Given an array A[1...N], it finds the position of the element with the minimum value between two given indices.
It returns the answer in constant time. It only works for arrays whose consecutive elements differ either by +1 or -1.
The restricted RMQ problem can be used to recover the lca (lowest common ancestor) in a graph in constant time.
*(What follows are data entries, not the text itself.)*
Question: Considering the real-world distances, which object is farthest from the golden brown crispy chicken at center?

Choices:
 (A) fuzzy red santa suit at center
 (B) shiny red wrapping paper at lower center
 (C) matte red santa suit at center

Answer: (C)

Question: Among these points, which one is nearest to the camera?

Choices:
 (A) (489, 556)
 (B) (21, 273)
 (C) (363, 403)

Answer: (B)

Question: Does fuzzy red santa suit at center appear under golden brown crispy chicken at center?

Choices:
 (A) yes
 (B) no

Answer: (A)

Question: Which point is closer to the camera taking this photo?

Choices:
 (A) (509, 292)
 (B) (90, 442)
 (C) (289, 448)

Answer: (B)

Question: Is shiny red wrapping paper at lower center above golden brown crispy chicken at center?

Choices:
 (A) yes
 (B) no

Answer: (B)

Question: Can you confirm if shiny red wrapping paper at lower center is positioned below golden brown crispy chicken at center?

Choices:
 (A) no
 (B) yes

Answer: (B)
See <http://community.topcoder.com/tc?module=Static&d1=tutorials&d2=lowestCommonAncestor#A%20O(N),%20O(1)%20algorithm%20for%20the%20restricted%20RMQ%20for%20more%20details Restricted RMQ>.
Time complexity: O(N)
Space complexity: O(N)
Example
A = [0 1 2 3 2 3 2 1 2 1 2 1 0 1 2 1 2 1 0];
N = length(A); % length of original array A
bs = ceil(log2(N)/2); % block size
[A_blk,I_blk,M_blk,T,I,blkstart] = rmq_restr(A);
% Find the position of the minimum element between indices i, j
i = 2;
j = 6;
i1 = ceil(i/bs);
i2 = ceil(j/bs);
% Blocks between block of i and block of j
if i2-i1 > 2 % there are intermediate blocks [i1+1...i2-1] between positions i and j
k = floor(log2(i2-i1-2));
if A_blk(M_blk(i1+1,k+1)) <= A_blk(M_blk(i2-1-2^k+1,k+1))
i_m = I_blk(M_blk(i1+1,k+1));
else
i_m = I_blk(M_blk(i2-1-2^k+1,k+1));
end
Am = A(i_m);
elseif i2-i1 == 2 % there is only one intermediate block between positions i and j
i_m = I_blk(M_blk(i1+1,1));
Am = A(i_m);
else % positions i,j either belong to neighboring blocks or to the same block
i_m = -1;
Am = Inf;
end
if i1 ~= i2
% Left sub-block [i...blkstart(i1+1)]
i_l = T(i-blkstart(i1)+1, bs, I(i1));
i_l = blkstart(i1) + i_l -1;
Al = A(i_l);
% Right sub-block [blkstart(i2)...j]
i_r = T(1, j-blkstart(i2)+1, I(i2));
i_r = blkstart(i2) + i_r -1;
Ar = A(i_r);
else % both i and j belong to the same block
% Left sub-block: represents block of i and j
i_l = T(i-blkstart(i1)+1, j-blkstart(i1)+1, I(i1));
i_l = blkstart(i1) + i_l -1;
Al = A(i_l);
% Right sub-block: does not exist
i_r = -1;
Ar = Inf;
end
i_tri = [i_l, i_m, i_r];
A_tri = [Al, Am, Ar];
[~,i_min] = min(A_tri);
idx = i_tri(i_min);